Poésie/Gallimard, p. 401

De Bernard Manciet, j’avais déjà lu L’Enterrament a Sabres – offert par mon ami François Robert – qui est un Requiem chanté avec le souffle épique de la Légende des siècles, mais en gascon noir. En patois donc, fièrement, organiquement : on parle et on écrit la langue de sa mère dit-il ; non pour se justifier mais pour affirmer sa filiation, sa généalogie vernaculaire. L’enterrement à Sabres est une œuvre exigeante dans sa lecture – de surcroît quand on ne lit pas le gascon comme moi mais qu’on ne peut s’empêcher d’écouter la phrase originale sur la page opposée – absolument épique par la profusion d’une langue mature et moderne qui,  loin du folklore et des clichés, explore son pays tel qu’il est, tel qu’il mérite d’être lu (legenda). Comme le souligne Jacques Roubaud en préface : ce livre « n’est pas seulement un témoignage. C’est une preuve de la langue gasconne ». 

Véniels

avec des dessins de l’auteur
Bernard Manciet
Éditions de l’Escampette, 1996

Véniels -- Bernard Manciet

 

Mais c’est de Véniels dont je veux parler ici. Et je n’ai pas trouvé ce livre par hasard. C’est son titre qui m’a d’abord attiré. Explications.

Téléscoperie(s)

Véniel, Philippe de son prénom, est un ami de mes parents de longue date. Artiste, peintre, collagiste, musicien, explorateur des littératures orales et des musiques traditionnelles, réalisateur, écouteur et raconteur d’histoires  à ses heures ((Je ne peux que vous conseiller d’écouter ces entretiens fabuleux intitulés « Sur un coin de table » réalisés dans le cadre du Parc interrégional du Marais poitevin : on y rencontre les vraies gens dans leur territoire comme on lirait des livres dans des maisons.)). Rapport d’homonymie donc, mais ce n’est pas tout.

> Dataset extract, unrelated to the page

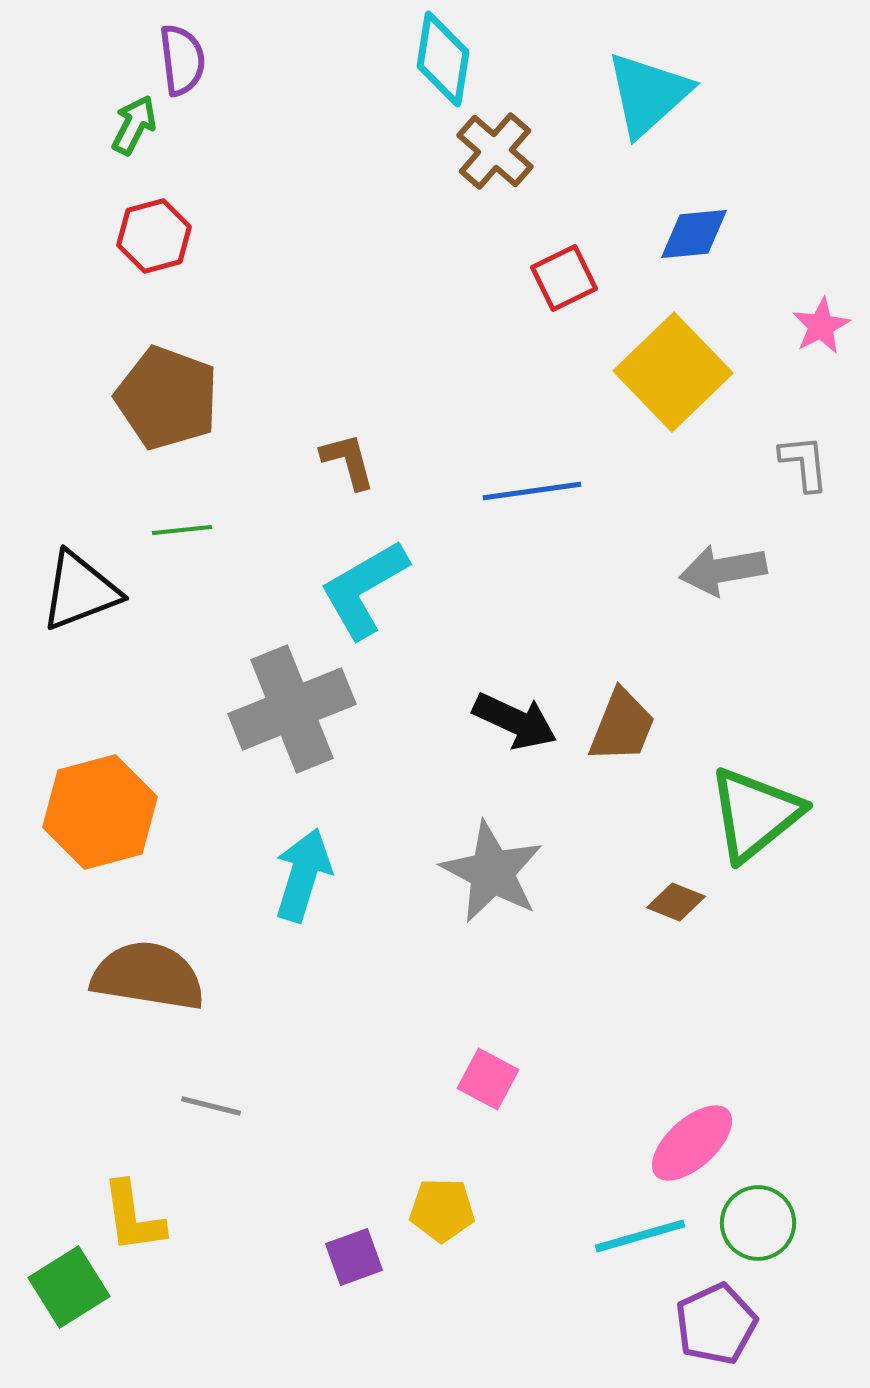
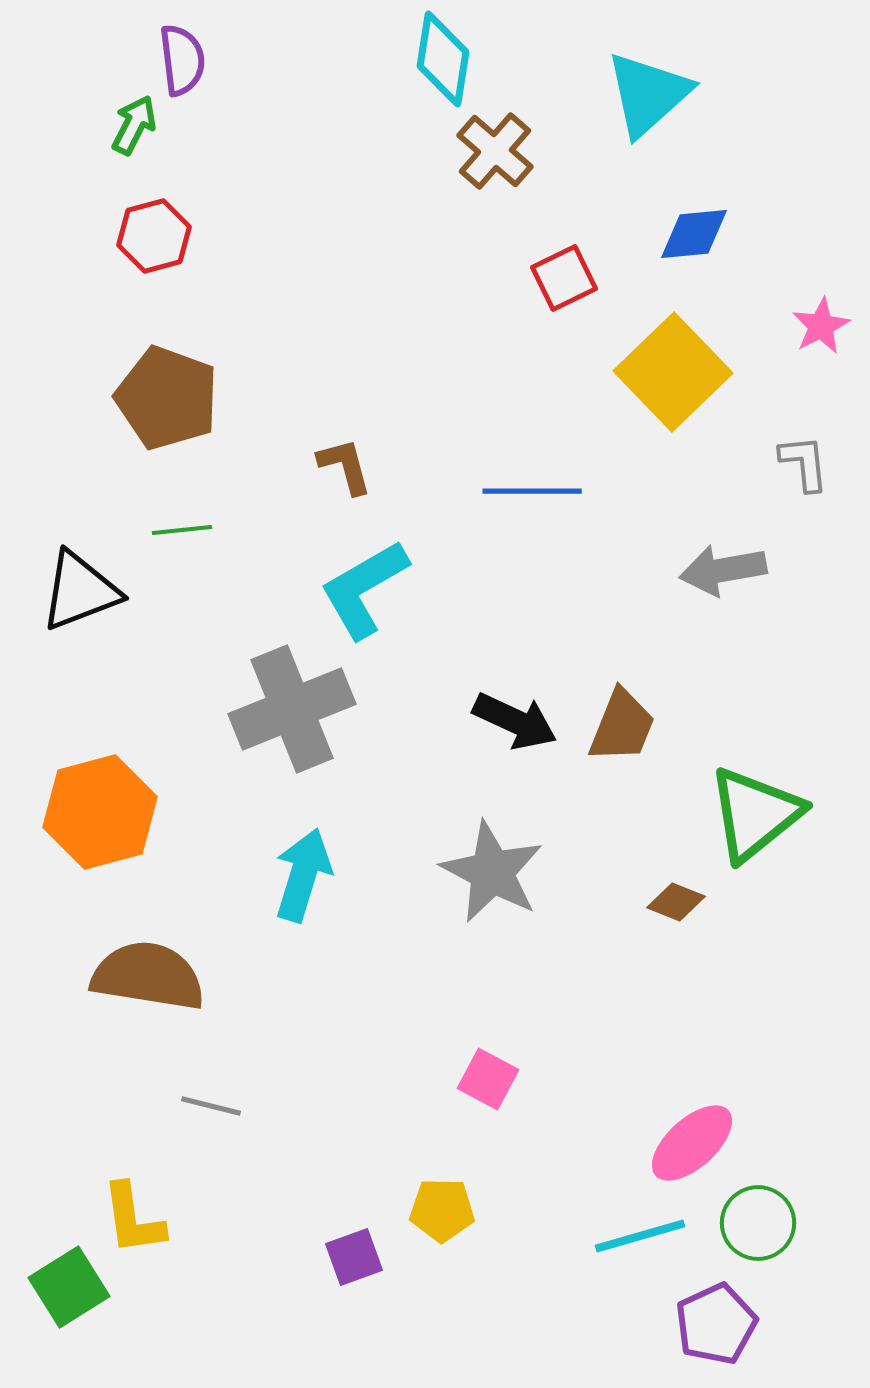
brown L-shape: moved 3 px left, 5 px down
blue line: rotated 8 degrees clockwise
yellow L-shape: moved 2 px down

Ardent défenseur du patois, Philippe publia sur sa page Facebook il y a quelques jours une synthèse de l’évolution lexicologique et idéologique du mot PATOIS dans les divers dictionnaires de la langue française. Je me permets de la reproduire ici, tant ces entrées dans les dictionnaires parlent d’elles-mêmes.

– Richelet, 1680, Dictionnaire français des mots et des choses : « sorte de langage grossier d’un lieu particulier et qui est différent de celui dont parlent les honnêtes gens » et « les provinciaux qui aiment la langue viennent à Paris pour se défaire de leur patois » ; « langage corrompu et grossier, tel que celui du menu peuple, des paysans, et des enfants qui ne savent pas encore bien prononcer».

 – Furetière, 1690, Dictionnaire universel : « on donne aussi quelquefois, par extension, le nom de patois à certaines façons de parler qui échappent aux gens de province souvent même quelque soin qu’ils prennent pour s’en défaire » ; 1762, 1798, 1835, 1879).

 – L’Encyclopédie de d’Alembert et Diderot (1751-64) : « (grammaire) langage corrompu tel qu’il se parle presque dans toutes les provinces : chacune a son patois ; ainsi nous avons le patois bourguignon, le patois normand, le patois champenois, le patois gascon, le patois provençal, etc. On ne parle la langue que dans la capitale. Je ne doute point qu’il n’en soit ainsi de toutes les langues vivantes et qu’il n’en fût ainsi de toutes les langues mortes. Qu’est-ce que les différents dialectes de la langue grecque, sinon les patois des différentes contrées de la Grèce ? » ;

 – Dictionnaire critique de la langue française, Féraud, 1788) : « le premier degré de corruption dans les langues, vient du défaut d’éducation ou d’un manque d’attention au bon usage. Le second, du mélange de l’ancienne avec la nouvelle façon de parler, qui a formé divers langages particuliers, qu’on nomme patois dont la connaissance peut servir à pénétrer dans l’origine des langues et des peuples. Tels sont le bas-breton, l’auvergnant, le provençal, etc. » (l’Abbé Girard).
« …un reste de l’ancien patois (la langue gauloise) s’est encore conservé chez quelques rustres dans cette province de Galles, dans la Basse-Bretagne, dans quelques villages de France ». (Voltaire)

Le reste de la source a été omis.